On worker shortages, he also said it isn’t accurate to blame older workers who have been retiring. “We are short 2 million workers that would have been coming in from overseas,” Mullarkey said, pointing to immigration restrictions rolled out under the past administration. “That’s put a hole in our workforce.”
Another approach might be for the Fed to consider abandoning its idea that a 2% annual rate of inflation is a “neutral” target.
“What sounds like a Fed commitment to get to 2% inflation is a tough number to get to,” Ma at BMO said, adding that it also risks the central bank “overtightening, by seeing no easy way to bring down inflation other than slowing the economy more than people would probably like to see it slow down.”

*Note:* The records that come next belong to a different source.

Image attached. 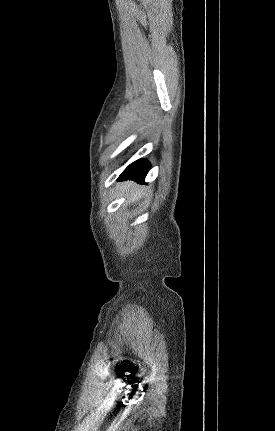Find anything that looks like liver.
I'll use <instances>...</instances> for the list:
<instances>
[{"label": "liver", "instance_id": "1", "mask_svg": "<svg viewBox=\"0 0 275 431\" xmlns=\"http://www.w3.org/2000/svg\"><path fill=\"white\" fill-rule=\"evenodd\" d=\"M131 185V182H127V183H125V187H129ZM144 195V193L142 192V191H140V190H138V191H136V192H133L132 194H131V198H130V201H132V202H135V201H137L138 199H140L142 196Z\"/></svg>", "mask_w": 275, "mask_h": 431}]
</instances>
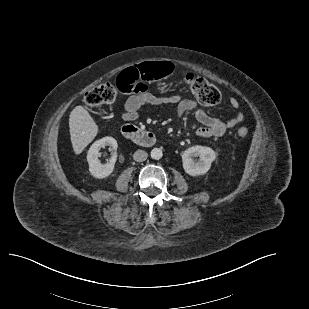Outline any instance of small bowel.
I'll return each instance as SVG.
<instances>
[{"mask_svg": "<svg viewBox=\"0 0 309 309\" xmlns=\"http://www.w3.org/2000/svg\"><path fill=\"white\" fill-rule=\"evenodd\" d=\"M120 84H124V87L126 88L134 89V85L132 84L131 79L127 76L120 80ZM127 93H131V95L126 99L122 113V119L126 122H132L136 120L141 113L142 107L144 106L174 105L175 113L177 116L194 111L196 119L202 124V126L196 130L197 136L208 138L220 137L228 129H232L238 126L244 120V114L240 110L238 100L235 98H231L229 100L232 108L236 110L234 117L227 121H222L221 119L213 117L205 110L199 108L197 102L194 99H183L179 94L162 97L156 96L148 91L146 85L140 89L131 90Z\"/></svg>", "mask_w": 309, "mask_h": 309, "instance_id": "c3829d8e", "label": "small bowel"}]
</instances>
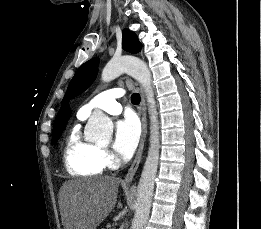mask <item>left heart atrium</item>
<instances>
[{
    "mask_svg": "<svg viewBox=\"0 0 261 229\" xmlns=\"http://www.w3.org/2000/svg\"><path fill=\"white\" fill-rule=\"evenodd\" d=\"M140 137L141 126L137 118L126 117L116 124L113 147L121 157L127 159L136 150Z\"/></svg>",
    "mask_w": 261,
    "mask_h": 229,
    "instance_id": "1",
    "label": "left heart atrium"
}]
</instances>
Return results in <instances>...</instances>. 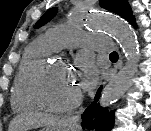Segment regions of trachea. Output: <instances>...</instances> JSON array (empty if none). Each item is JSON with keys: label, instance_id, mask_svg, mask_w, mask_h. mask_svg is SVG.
<instances>
[{"label": "trachea", "instance_id": "obj_1", "mask_svg": "<svg viewBox=\"0 0 151 131\" xmlns=\"http://www.w3.org/2000/svg\"><path fill=\"white\" fill-rule=\"evenodd\" d=\"M110 57L111 58H118V53L117 52H112L111 54H110Z\"/></svg>", "mask_w": 151, "mask_h": 131}]
</instances>
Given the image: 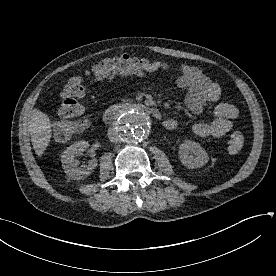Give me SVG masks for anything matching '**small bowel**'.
<instances>
[{
    "label": "small bowel",
    "instance_id": "small-bowel-1",
    "mask_svg": "<svg viewBox=\"0 0 276 276\" xmlns=\"http://www.w3.org/2000/svg\"><path fill=\"white\" fill-rule=\"evenodd\" d=\"M174 67L166 61H150L149 72L172 71ZM178 75L176 85L187 91L185 105L195 114L209 109L215 117L211 122H198L193 126V132L199 137H222L226 135L233 126V120L239 115L236 106L218 102L221 96L220 86L211 81L201 69L196 66L181 64L176 67ZM163 125L168 130L178 127L177 120L167 118Z\"/></svg>",
    "mask_w": 276,
    "mask_h": 276
}]
</instances>
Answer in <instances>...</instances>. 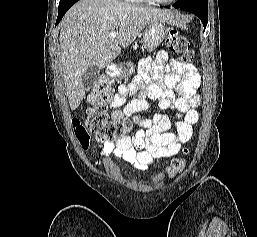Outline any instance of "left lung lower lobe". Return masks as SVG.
Listing matches in <instances>:
<instances>
[{"label": "left lung lower lobe", "mask_w": 257, "mask_h": 237, "mask_svg": "<svg viewBox=\"0 0 257 237\" xmlns=\"http://www.w3.org/2000/svg\"><path fill=\"white\" fill-rule=\"evenodd\" d=\"M175 8H180L181 10L188 11L196 15L203 23L204 30L207 26L208 22V6H202V5H186V6H178L177 4L174 5ZM166 8H169L166 6Z\"/></svg>", "instance_id": "1"}]
</instances>
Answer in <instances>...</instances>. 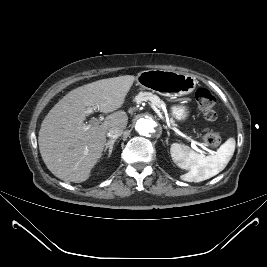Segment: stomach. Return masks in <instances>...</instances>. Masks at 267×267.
<instances>
[{
  "label": "stomach",
  "instance_id": "1",
  "mask_svg": "<svg viewBox=\"0 0 267 267\" xmlns=\"http://www.w3.org/2000/svg\"><path fill=\"white\" fill-rule=\"evenodd\" d=\"M137 84L143 89L151 90L167 97H179L190 94L197 85V80L190 74L170 70H146L138 74ZM172 116L177 121H185L189 108L185 105L171 107Z\"/></svg>",
  "mask_w": 267,
  "mask_h": 267
}]
</instances>
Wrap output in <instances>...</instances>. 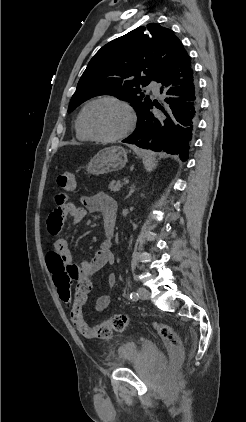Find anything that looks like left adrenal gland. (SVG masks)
<instances>
[{
	"label": "left adrenal gland",
	"instance_id": "left-adrenal-gland-1",
	"mask_svg": "<svg viewBox=\"0 0 246 422\" xmlns=\"http://www.w3.org/2000/svg\"><path fill=\"white\" fill-rule=\"evenodd\" d=\"M135 190H137V189H136L135 184H133V185L130 187V191H129V193H128V195L126 196V198H125V199L129 198V197L131 196V194H132L133 192H135Z\"/></svg>",
	"mask_w": 246,
	"mask_h": 422
}]
</instances>
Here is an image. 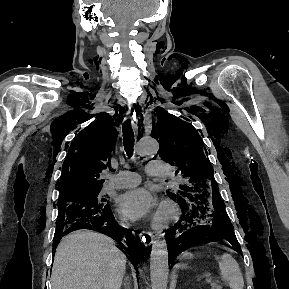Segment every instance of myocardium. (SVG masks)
I'll list each match as a JSON object with an SVG mask.
<instances>
[{
    "label": "myocardium",
    "mask_w": 289,
    "mask_h": 289,
    "mask_svg": "<svg viewBox=\"0 0 289 289\" xmlns=\"http://www.w3.org/2000/svg\"><path fill=\"white\" fill-rule=\"evenodd\" d=\"M180 216V210L173 202H164L158 213L156 214L152 225L155 229L167 227L168 225L176 222Z\"/></svg>",
    "instance_id": "myocardium-1"
}]
</instances>
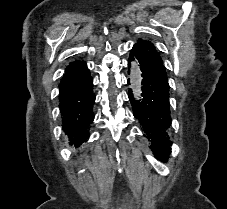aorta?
<instances>
[{
    "mask_svg": "<svg viewBox=\"0 0 227 209\" xmlns=\"http://www.w3.org/2000/svg\"><path fill=\"white\" fill-rule=\"evenodd\" d=\"M141 69L137 63L132 64L130 67V83H131V89L133 90L134 95L140 99L141 97V87H142V76H141Z\"/></svg>",
    "mask_w": 227,
    "mask_h": 209,
    "instance_id": "1",
    "label": "aorta"
}]
</instances>
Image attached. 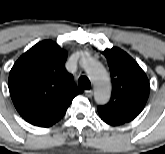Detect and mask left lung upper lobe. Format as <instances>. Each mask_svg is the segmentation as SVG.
Listing matches in <instances>:
<instances>
[{
    "instance_id": "obj_1",
    "label": "left lung upper lobe",
    "mask_w": 165,
    "mask_h": 154,
    "mask_svg": "<svg viewBox=\"0 0 165 154\" xmlns=\"http://www.w3.org/2000/svg\"><path fill=\"white\" fill-rule=\"evenodd\" d=\"M102 53L110 68L112 95L108 104L98 107L99 115L109 121L130 122L147 102L148 78L137 62L121 49L113 47Z\"/></svg>"
}]
</instances>
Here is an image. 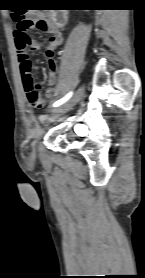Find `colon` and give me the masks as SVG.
<instances>
[{
  "label": "colon",
  "mask_w": 145,
  "mask_h": 278,
  "mask_svg": "<svg viewBox=\"0 0 145 278\" xmlns=\"http://www.w3.org/2000/svg\"><path fill=\"white\" fill-rule=\"evenodd\" d=\"M49 25L47 18H35L33 20H19L16 23L14 35L17 39L16 47L19 56H24L31 49H33L30 39L25 35L27 29L44 31ZM29 64L23 66V70H28ZM25 89L27 91V99L29 104L34 109H40L43 107V98L40 93L39 86L35 83L34 77L30 74L25 77Z\"/></svg>",
  "instance_id": "5ec220e1"
}]
</instances>
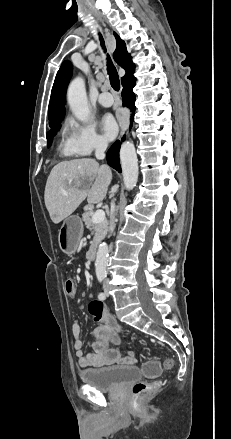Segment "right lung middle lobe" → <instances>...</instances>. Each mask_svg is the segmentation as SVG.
<instances>
[{"label":"right lung middle lobe","mask_w":231,"mask_h":439,"mask_svg":"<svg viewBox=\"0 0 231 439\" xmlns=\"http://www.w3.org/2000/svg\"><path fill=\"white\" fill-rule=\"evenodd\" d=\"M51 128L52 129L46 134L47 142H48L47 147L51 146L52 138L57 133V131L59 130L60 125H57V126H54V127H51Z\"/></svg>","instance_id":"right-lung-middle-lobe-1"}]
</instances>
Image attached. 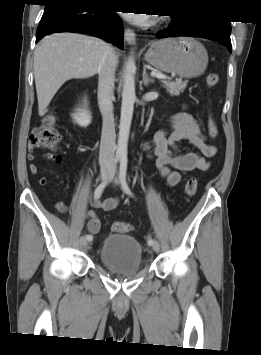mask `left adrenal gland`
<instances>
[{
	"label": "left adrenal gland",
	"mask_w": 261,
	"mask_h": 355,
	"mask_svg": "<svg viewBox=\"0 0 261 355\" xmlns=\"http://www.w3.org/2000/svg\"><path fill=\"white\" fill-rule=\"evenodd\" d=\"M154 82V79L149 77L147 72H146V68L144 67L143 69V84L144 86H148L149 84L153 83Z\"/></svg>",
	"instance_id": "obj_1"
}]
</instances>
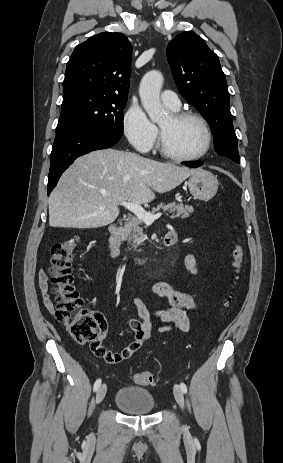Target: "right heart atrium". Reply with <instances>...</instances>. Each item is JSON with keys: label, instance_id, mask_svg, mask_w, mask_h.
<instances>
[{"label": "right heart atrium", "instance_id": "d8ad5b80", "mask_svg": "<svg viewBox=\"0 0 283 463\" xmlns=\"http://www.w3.org/2000/svg\"><path fill=\"white\" fill-rule=\"evenodd\" d=\"M123 128L129 143L137 150L147 152L154 146L157 128L139 105L133 104L128 108Z\"/></svg>", "mask_w": 283, "mask_h": 463}]
</instances>
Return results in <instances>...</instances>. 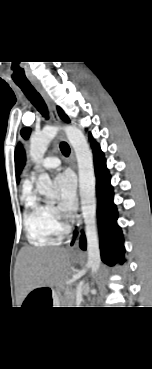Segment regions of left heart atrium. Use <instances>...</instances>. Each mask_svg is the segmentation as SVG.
I'll return each mask as SVG.
<instances>
[{"instance_id": "obj_1", "label": "left heart atrium", "mask_w": 152, "mask_h": 369, "mask_svg": "<svg viewBox=\"0 0 152 369\" xmlns=\"http://www.w3.org/2000/svg\"><path fill=\"white\" fill-rule=\"evenodd\" d=\"M55 184L60 195V208L67 213L73 212L77 206L74 176L70 172H64L56 177Z\"/></svg>"}]
</instances>
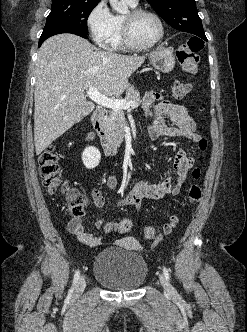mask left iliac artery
<instances>
[{
  "label": "left iliac artery",
  "mask_w": 247,
  "mask_h": 332,
  "mask_svg": "<svg viewBox=\"0 0 247 332\" xmlns=\"http://www.w3.org/2000/svg\"><path fill=\"white\" fill-rule=\"evenodd\" d=\"M163 274L167 281L170 280L169 270L166 267H163Z\"/></svg>",
  "instance_id": "44dca946"
}]
</instances>
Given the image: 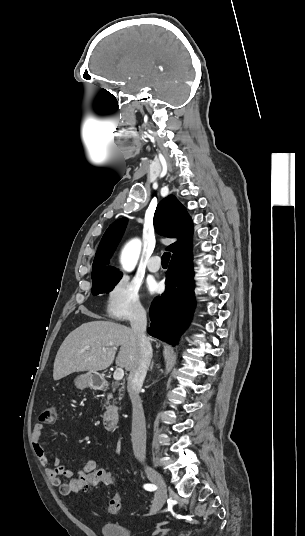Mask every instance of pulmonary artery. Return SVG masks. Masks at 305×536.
Returning <instances> with one entry per match:
<instances>
[{
    "label": "pulmonary artery",
    "mask_w": 305,
    "mask_h": 536,
    "mask_svg": "<svg viewBox=\"0 0 305 536\" xmlns=\"http://www.w3.org/2000/svg\"><path fill=\"white\" fill-rule=\"evenodd\" d=\"M159 261H160V256L158 254H152L150 256V261L147 264L149 271L151 272L159 271L161 268V265L158 263Z\"/></svg>",
    "instance_id": "obj_1"
}]
</instances>
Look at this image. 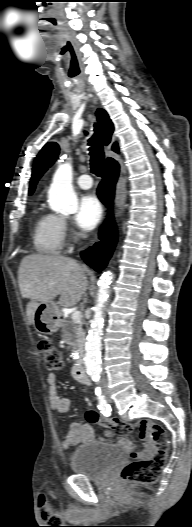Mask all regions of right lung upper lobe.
Instances as JSON below:
<instances>
[{"label":"right lung upper lobe","instance_id":"cb5924a9","mask_svg":"<svg viewBox=\"0 0 192 527\" xmlns=\"http://www.w3.org/2000/svg\"><path fill=\"white\" fill-rule=\"evenodd\" d=\"M96 115L99 122V129L101 132L103 142L105 145H107L111 141V136L114 129L113 124L109 119L108 114L104 110L98 109ZM112 149L115 152H118L117 143H114ZM58 154L59 146L55 142H49L41 149L34 162L32 177L30 181L29 195L34 192L38 179L54 163ZM112 161H114V159L108 158L106 160V164Z\"/></svg>","mask_w":192,"mask_h":527}]
</instances>
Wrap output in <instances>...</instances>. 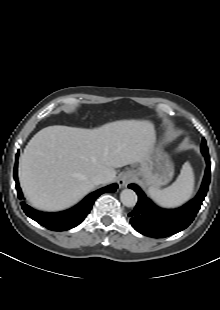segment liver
I'll return each mask as SVG.
<instances>
[{
	"mask_svg": "<svg viewBox=\"0 0 220 310\" xmlns=\"http://www.w3.org/2000/svg\"><path fill=\"white\" fill-rule=\"evenodd\" d=\"M154 142L155 128L148 120H119L95 129L43 128L24 149L21 188L37 209H66L94 188V175L114 181L115 168L142 162Z\"/></svg>",
	"mask_w": 220,
	"mask_h": 310,
	"instance_id": "liver-1",
	"label": "liver"
}]
</instances>
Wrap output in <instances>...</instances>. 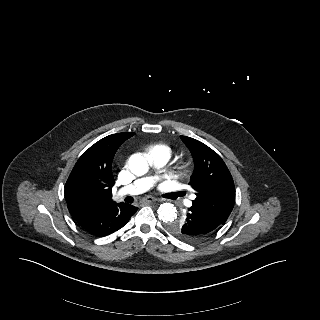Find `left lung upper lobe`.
I'll list each match as a JSON object with an SVG mask.
<instances>
[{
  "mask_svg": "<svg viewBox=\"0 0 320 320\" xmlns=\"http://www.w3.org/2000/svg\"><path fill=\"white\" fill-rule=\"evenodd\" d=\"M181 139L195 162V170L189 182L196 192L192 206L220 223H225L235 203V186L226 164L202 142L186 136H181ZM169 230L180 240H196L183 231L182 221L171 223Z\"/></svg>",
  "mask_w": 320,
  "mask_h": 320,
  "instance_id": "5c2ea615",
  "label": "left lung upper lobe"
}]
</instances>
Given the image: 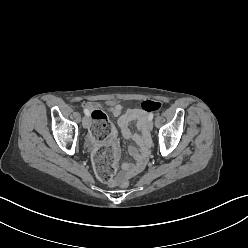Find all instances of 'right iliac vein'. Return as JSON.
<instances>
[{"mask_svg": "<svg viewBox=\"0 0 248 248\" xmlns=\"http://www.w3.org/2000/svg\"><path fill=\"white\" fill-rule=\"evenodd\" d=\"M89 124H90V118H89V116L86 115L82 119V125L84 128H88Z\"/></svg>", "mask_w": 248, "mask_h": 248, "instance_id": "obj_1", "label": "right iliac vein"}]
</instances>
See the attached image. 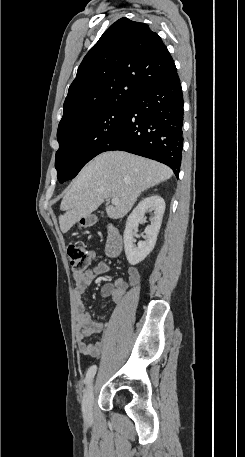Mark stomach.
<instances>
[{"label": "stomach", "instance_id": "0dacf381", "mask_svg": "<svg viewBox=\"0 0 245 457\" xmlns=\"http://www.w3.org/2000/svg\"><path fill=\"white\" fill-rule=\"evenodd\" d=\"M90 224L91 222L89 216H84V218L80 220V226H90Z\"/></svg>", "mask_w": 245, "mask_h": 457}]
</instances>
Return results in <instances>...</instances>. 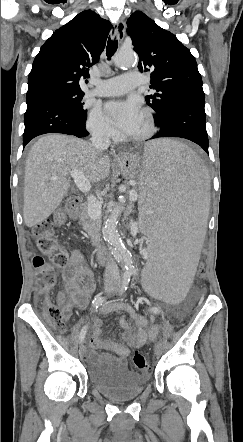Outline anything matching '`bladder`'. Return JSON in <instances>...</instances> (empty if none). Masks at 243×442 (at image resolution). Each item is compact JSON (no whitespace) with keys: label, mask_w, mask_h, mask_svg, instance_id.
<instances>
[{"label":"bladder","mask_w":243,"mask_h":442,"mask_svg":"<svg viewBox=\"0 0 243 442\" xmlns=\"http://www.w3.org/2000/svg\"><path fill=\"white\" fill-rule=\"evenodd\" d=\"M88 378L93 387L113 401H128L144 391L147 377L126 366L111 356L99 354L88 363Z\"/></svg>","instance_id":"obj_1"}]
</instances>
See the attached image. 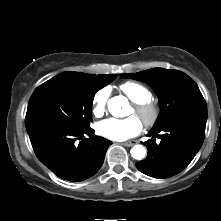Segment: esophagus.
Listing matches in <instances>:
<instances>
[{
  "instance_id": "34e87169",
  "label": "esophagus",
  "mask_w": 221,
  "mask_h": 221,
  "mask_svg": "<svg viewBox=\"0 0 221 221\" xmlns=\"http://www.w3.org/2000/svg\"><path fill=\"white\" fill-rule=\"evenodd\" d=\"M134 144H135V143H134V142H131V141L122 143V145H124V146H126V147H131V146H133Z\"/></svg>"
}]
</instances>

On the other hand, from an economic and markets standpoint, “it’s fine to have a little bit higher range of 2% to 3% because of the sticker points of inflation and the tightness of the labor market,” he said. “There’s nothing magical about 2%.”
Although, he doesn’t think the mind-set, at the Fed, is there yet.
Other economic data on tap for the week ahead is the New York Fed’s 3-year inflation expectations, followed Tuesday by the NFIB small-business index. Then it is Wednesday’s important CPI gauge for July, and Friday’s consumer sentiment reading.
U.S. stocks closed mixed Friday, with the Dow Jones Industrial Average DJIA, +0.23% up 0.2%, but with a 0.1% weekly loss, according to Dow Jones Market Data. The S&P 500 index SPX, -0.16% and Nasdaq Composite COMP, -0.50% booked weekly gains of 0.4% and 2.2%, respectively, both scoring a third straight week of gains and their best such stretch since April 1.